Records from a data source:
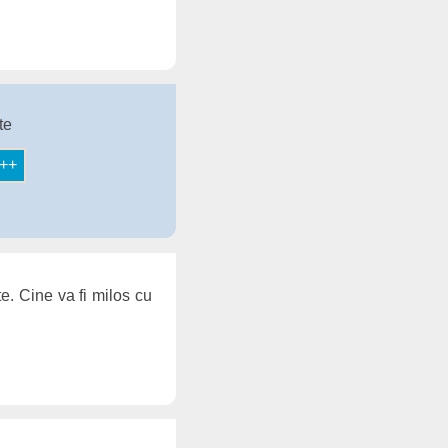
te
te. Cine va fi milos cu
l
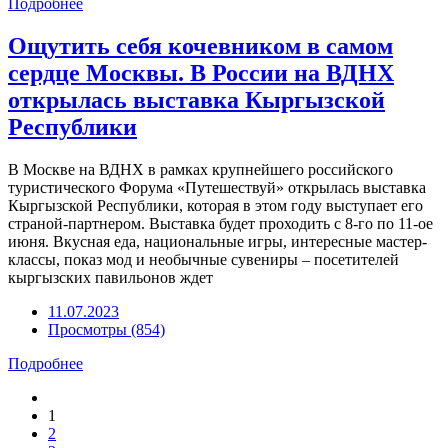
Подробнее
Ощутить себя кочевником в самом
сердце Москвы. В России на ВДНХ
открылась выставка Кыргызской
Республики
В Москве на ВДНХ в рамках крупнейшего российского
туристического Форума «Путешествуй» открылась выставка
Кыргызской Республики, которая в этом году выступает его
страной-партнером. Выставка будет проходить с 8-го по 11-ое
июня. Вкусная еда, национальные игры, интересные мастер-
классы, показ мод и необычные сувениры – посетителей
кыргызских павильонов ждет
11.07.2023
Просмотры (854)
Подробнее
1
2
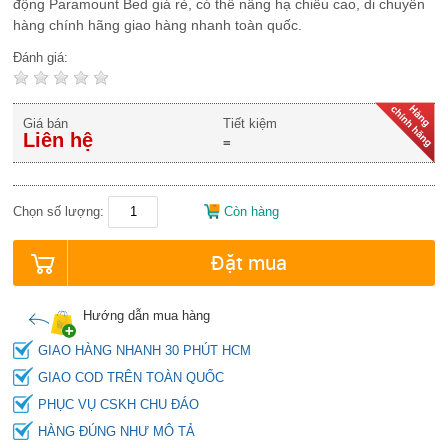
động Paramount Bed giá rẻ, có thể nâng hạ chiều cao, di chuyển
hàng chính hãng giao hàng nhanh toàn quốc.
Đánh giá:
Giá bán
Tiết kiệm
Liên hệ
=
Chọn số lượng:
Còn hàng
Đặt mua
Hướng dẫn mua hàng
GIAO HÀNG NHANH 30 PHÚT HCM
GIAO COD TRÊN TOÀN QUỐC
PHỤC VỤ CSKH CHU ĐÁO
HÀNG ĐÚNG NHƯ MÔ TẢ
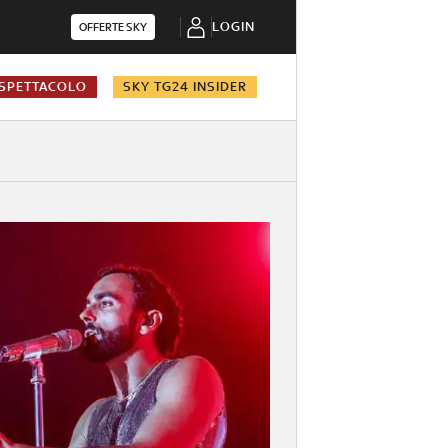
LOGIN
OFFERTE SKY
SPETTACOLO
SKY TG24 INSIDER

YOUR OBJECTIVE
A word-for-word copy is needed of the lines from the line holding "hàng chính hãng giao hàng nhanh toàn quốc." through the end of the records, both included, excluding every picture.

PROBLEM SOLUTION
hàng chính hãng giao hàng nhanh toàn quốc.
Đánh giá:
Giá bán
Tiết kiệm
Liên hệ
=
Chọn số lượng:
Còn hàng
Đặt mua
Hướng dẫn mua hàng
GIAO HÀNG NHANH 30 PHÚT HCM
GIAO COD TRÊN TOÀN QUỐC
PHỤC VỤ CSKH CHU ĐÁO
HÀNG ĐÚNG NHƯ MÔ TẢ
LOGIN
OFFERTE SKY
SPETTACOLO
SKY TG24 INSIDER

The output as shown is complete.